Prompt
Would you output the following records verbatim and skip the images in them?

=== Available data ===

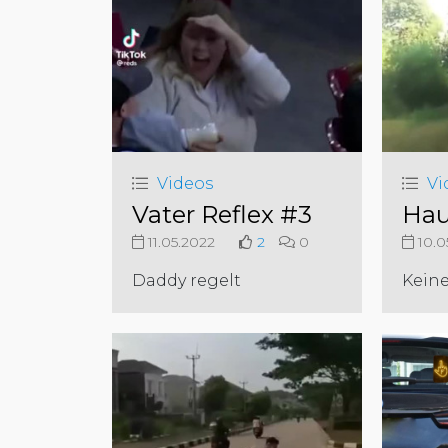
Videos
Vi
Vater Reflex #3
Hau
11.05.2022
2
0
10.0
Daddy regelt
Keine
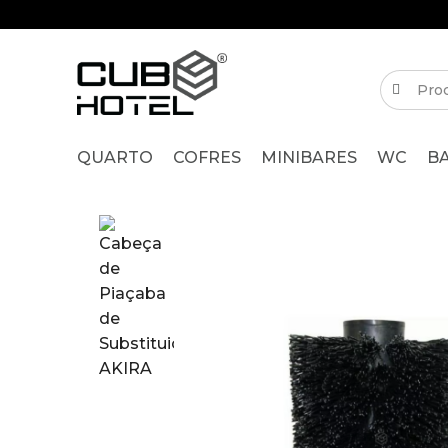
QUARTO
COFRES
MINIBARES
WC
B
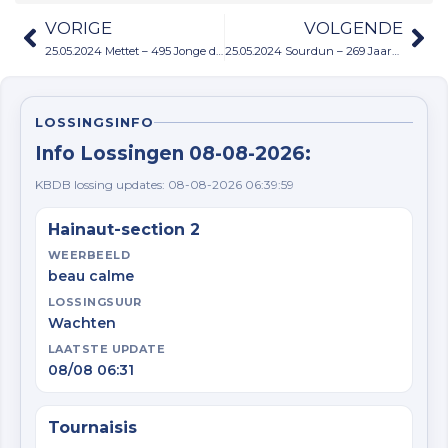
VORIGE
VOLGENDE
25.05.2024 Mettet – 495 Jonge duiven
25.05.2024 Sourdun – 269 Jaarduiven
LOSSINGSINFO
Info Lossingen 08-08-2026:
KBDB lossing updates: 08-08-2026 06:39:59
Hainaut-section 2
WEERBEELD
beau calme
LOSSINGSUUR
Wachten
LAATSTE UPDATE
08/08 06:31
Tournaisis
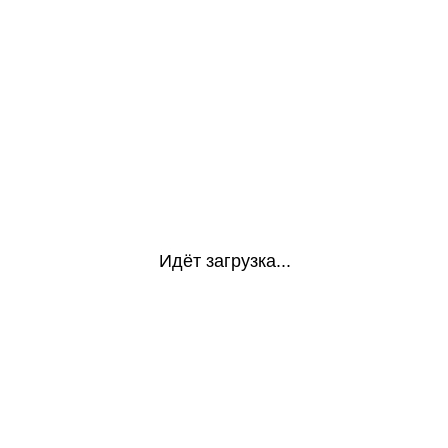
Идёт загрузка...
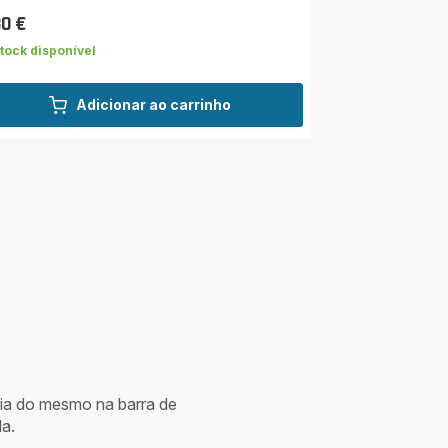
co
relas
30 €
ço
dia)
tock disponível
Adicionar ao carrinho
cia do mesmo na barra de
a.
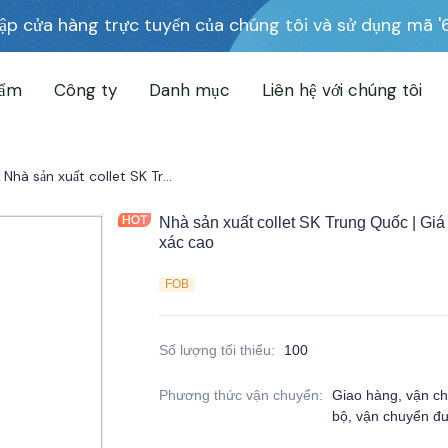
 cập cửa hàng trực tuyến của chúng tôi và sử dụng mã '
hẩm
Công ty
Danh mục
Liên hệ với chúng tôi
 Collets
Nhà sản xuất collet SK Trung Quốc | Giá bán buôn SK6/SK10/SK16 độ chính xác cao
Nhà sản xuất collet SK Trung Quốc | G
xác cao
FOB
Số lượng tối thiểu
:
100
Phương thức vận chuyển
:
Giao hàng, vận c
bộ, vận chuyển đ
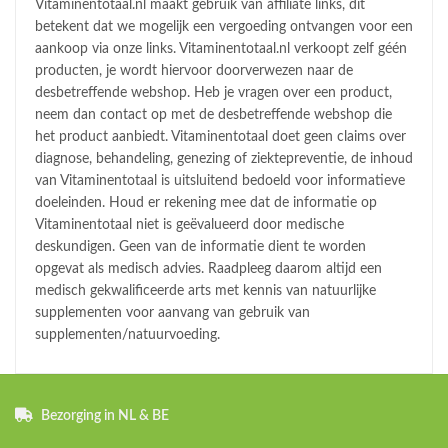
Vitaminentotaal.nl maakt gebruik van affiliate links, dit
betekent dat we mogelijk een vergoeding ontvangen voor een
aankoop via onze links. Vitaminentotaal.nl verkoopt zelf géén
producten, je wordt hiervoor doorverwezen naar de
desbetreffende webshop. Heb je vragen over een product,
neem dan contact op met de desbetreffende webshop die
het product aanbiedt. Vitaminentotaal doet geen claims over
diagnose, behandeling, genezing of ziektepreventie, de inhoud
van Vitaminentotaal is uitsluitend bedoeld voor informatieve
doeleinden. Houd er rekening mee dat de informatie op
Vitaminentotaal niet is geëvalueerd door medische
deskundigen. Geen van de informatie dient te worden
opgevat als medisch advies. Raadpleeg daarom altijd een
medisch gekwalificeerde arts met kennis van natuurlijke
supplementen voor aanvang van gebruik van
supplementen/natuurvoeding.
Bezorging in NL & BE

===

Result
Videos
Vi
Vater Reflex #3
Hau
11.05.2022
2
0
10.0
Daddy regelt
Keine
QUARTO
COFRES
MINIBARES
WC
B
VORIGE
VOLGENDE
25.05.2024 Mettet – 495 Jonge duiven
25.05.2024 Sourdun – 269 Jaarduiven
LOSSINGSINFO
Info Lossingen 08-08-2026:
KBDB lossing updates: 08-08-2026 06:39:59
Hainaut-section 2
WEERBEELD
beau calme
LOSSINGSUUR
Wachten
LAATSTE UPDATE
08/08 06:31
Tournaisis
Идёт загрузка...
co
relas
30 €
ço
dia)
tock disponível
Adicionar ao carrinho
cia do mesmo na barra de
a.
 cập cửa hàng trực tuyến của chúng tôi và sử dụng mã '
hẩm
Công ty
Danh mục
Liên hệ với chúng tôi
 Collets
Nhà sản xuất collet SK Trung Quốc | Giá bán buôn SK6/SK10/SK16 độ chính xác cao
Nhà sản xuất collet SK Trung Quốc | G
xác cao
FOB
Số lượng tối thiểu
:
100
Phương thức vận chuyển
:
Giao hàng, vận c
bộ, vận chuyển đ
Vitaminentotaal.nl maakt gebruik van affiliate links, dit
betekent dat we mogelijk een vergoeding ontvangen voor een
aankoop via onze links. Vitaminentotaal.nl verkoopt zelf géén
producten, je wordt hiervoor doorverwezen naar de
desbetreffende webshop. Heb je vragen over een product,
neem dan contact op met de desbetreffende webshop die
het product aanbiedt. Vitaminentotaal doet geen claims over
diagnose, behandeling, genezing of ziektepreventie, de inhoud
van Vitaminentotaal is uitsluitend bedoeld voor informatieve
doeleinden. Houd er rekening mee dat de informatie op
Vitaminentotaal niet is geëvalueerd door medische
deskundigen. Geen van de informatie dient te worden
opgevat als medisch advies. Raadpleeg daarom altijd een
medisch gekwalificeerde arts met kennis van natuurlijke
supplementen voor aanvang van gebruik van
supplementen/natuurvoeding.
Bezorging in NL & BE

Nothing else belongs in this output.